Slides were digitalized using the Aperio ScanScope FL (Aperio Technologies Inc). The digital images were captured in each channel by 20× objective (0.468 μm/pixel resolution) using line-scan camera technology (US Patent 6,711,283; Aperio Technologies Inc). The adjacent 1 mm stripes captured across the entire slide were aligned into a contiguous digital image by an image composer. Images were archived in UNC Pathology Services Core’s eSlide Manager database (Leica Biosystems).

Statistics. Results for each group were compared using 2-tailed Student’s t test (for comparisons of 2 groups) and 2-way ANOVA (for multiple-group comparisons). A P value less than 0.05 was deemed statistically significant. All statistical tests for in vitro and in vivo experiments were performed using GraphPad Prism 7 (GraphPad Software, Inc.).

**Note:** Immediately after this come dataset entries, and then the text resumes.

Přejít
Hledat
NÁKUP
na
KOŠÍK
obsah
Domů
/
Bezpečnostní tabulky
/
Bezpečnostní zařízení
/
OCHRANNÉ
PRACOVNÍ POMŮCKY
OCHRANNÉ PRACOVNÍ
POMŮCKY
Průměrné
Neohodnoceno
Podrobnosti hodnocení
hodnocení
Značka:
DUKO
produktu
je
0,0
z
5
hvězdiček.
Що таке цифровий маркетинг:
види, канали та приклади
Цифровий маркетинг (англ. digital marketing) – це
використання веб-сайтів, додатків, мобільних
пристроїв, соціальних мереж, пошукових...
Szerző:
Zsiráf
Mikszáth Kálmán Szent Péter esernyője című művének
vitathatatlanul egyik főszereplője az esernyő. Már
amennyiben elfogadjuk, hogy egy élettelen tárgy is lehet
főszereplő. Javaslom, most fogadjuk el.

Study approval. All animal experiments were approved by the University of North Carolina at Chapel Hill Institutional Animal Care and Use Committee (IACUC), and the care of the animals was in accordance with institutional guidelines (IACUC protocol no. 24-088). All animal experiments were conducted in compliance with the NIH Guide for the Care and Use of Laboratory Animals (National Academies Press, 2011) for animal research.

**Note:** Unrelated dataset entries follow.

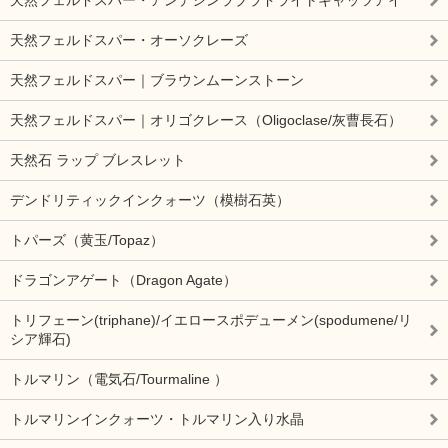
天然フェルドスパー・オーソクレーズ
天然フェルドスパー｜ブラウンムーンストーン
天然フェルドスパー｜オリゴクレース（Oligoclase/灰曹長石）
天然石 ラップ ブレスレット
デンドリティックインクォーツ（模樹石英）
トパーズ（黄玉/Topaz）
ドラゴンアゲート（Dragon Agate）
トリフェーン(triphane)/イエロースポデューメン(spodumene/リ
シア輝石)
トルマリン（電気石/Tourmaline ）
トルマリンインクォーツ・トルマリン入り水晶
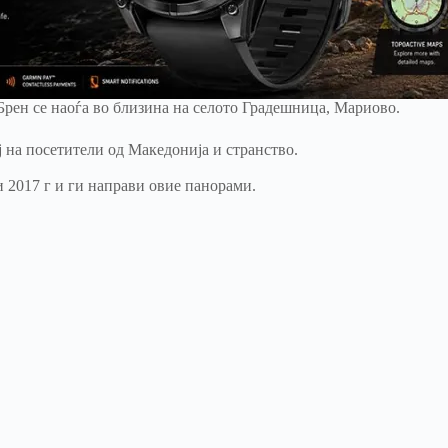
Брен се наоѓа во близина на селото Градешница, Мариово.
ој на посетители од Македонија и странство.
 2017 г и ги направи овие панорами.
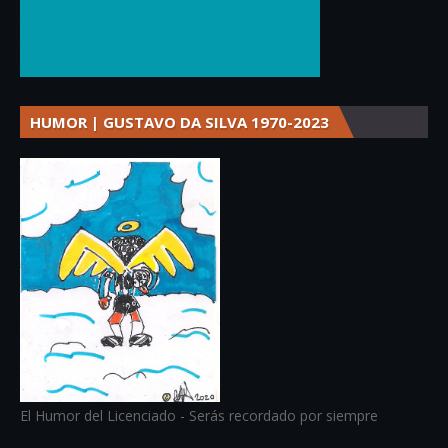
HUMOR | GUSTAVO DA SILVA 1970-2023
El Humor del Licenciado - Serás recordado por siempre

Data availability. Supplemental datasets generated and analyzed in the current study can be accessed in Supplemental Methods. The bulk sequencing and single-cell sequencing data have been grouped under a SuperSeries: Gene Expression Omnibus GSE295887. Values for all data points in graphs are reported in the Supporting Data Values file.